- Founder: Francis Parker Yockey Guy Chesham John Anthony Gannon
- Founded: 1948
- Dissolved: 1954
- Split from: Union Movement
- Ideology: Pan-European nationalism Third Position Anti-Americanism Anti-Zionism Neo-Nazism
- Political position: Far-right

= European Liberation Front =

British neo-fascist organization

The European Liberation Front (ELF) was a neo-Nazi, pan-European nationalist group that split from Oswald Mosley's fascist Union Movement in 1948. Its founder was Francis Parker Yockey, alongside Guy Chesham and John Anthony Gannon. It issued a manifesto called The Proclamation of London, written by Yockey.

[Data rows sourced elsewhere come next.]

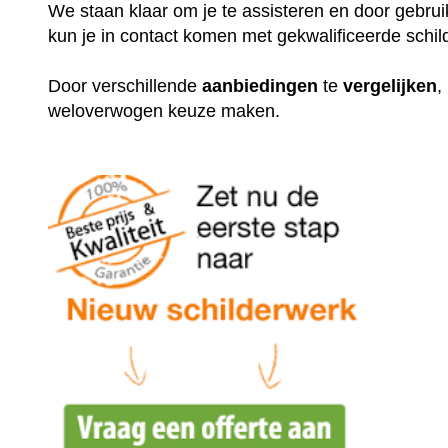
We staan klaar om je te assisteren en door gebr
kun je in contact komen met gekwalificeerde schil
Door verschillende
aanbiedingen
te
vergelijken
,
weloverwogen keuze maken.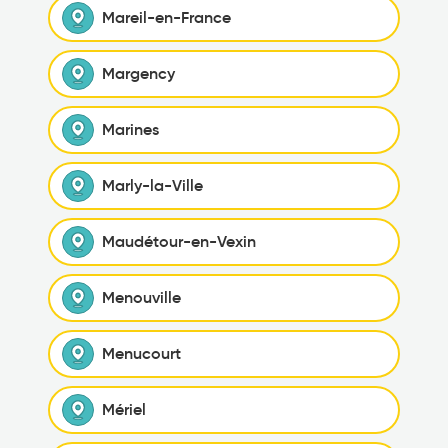
Mareil-en-France
Margency
Marines
Marly-la-Ville
Maudétour-en-Vexin
Menouville
Menucourt
Mériel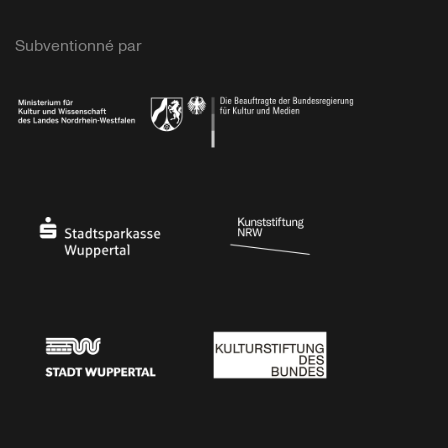
Subventionné par
Ministerium
Bundesregierung
Stadtsparkasse Wuppertal
Kunststiftung NRW
Stadt Wuppertal
Kulturstiftung des Bundes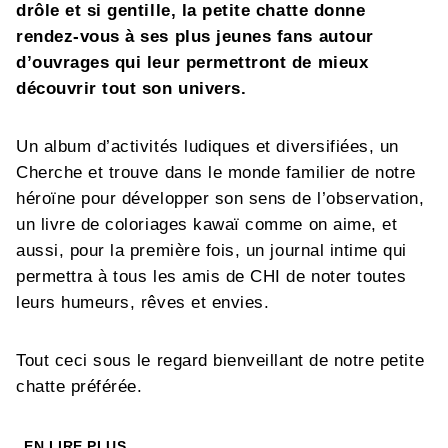
drôle et si gentille, la petite chatte donne
rendez-vous à ses plus jeunes fans autour
d’ouvrages qui leur permettront de mieux
découvrir tout son univers.
Un album d’activités ludiques et diversifiées, un
Cherche et trouve dans le monde familier de notre
héroïne pour développer son sens de l’observation,
un livre de coloriages kawaï comme on aime, et
aussi, pour la première fois, un journal intime qui
permettra à tous les amis de CHI de noter toutes
leurs humeurs, rêves et envies.
Tout ceci sous le regard bienveillant de notre petite
chatte préférée.
EN LIRE PLUS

It lasted until 1954. It would reach a maximum of 150 members

Yockey's domineering behaviour telling Guy Chesham to leave his wife, in Yockey's words "to leave the bitch", and to follow him into Bohemia cost him Chesham´s support.

Peter Huxley-Blythe was the only notable member of the organization, who had to suspend his participation in the organization due to being drafted into the Korean War.

The organization would publish a pamphlet entitled, The Proclamation of London.

Some point afterwards there was briefly a new organisation, which went by the same name that was created in its inspiration by Christian Bouchet.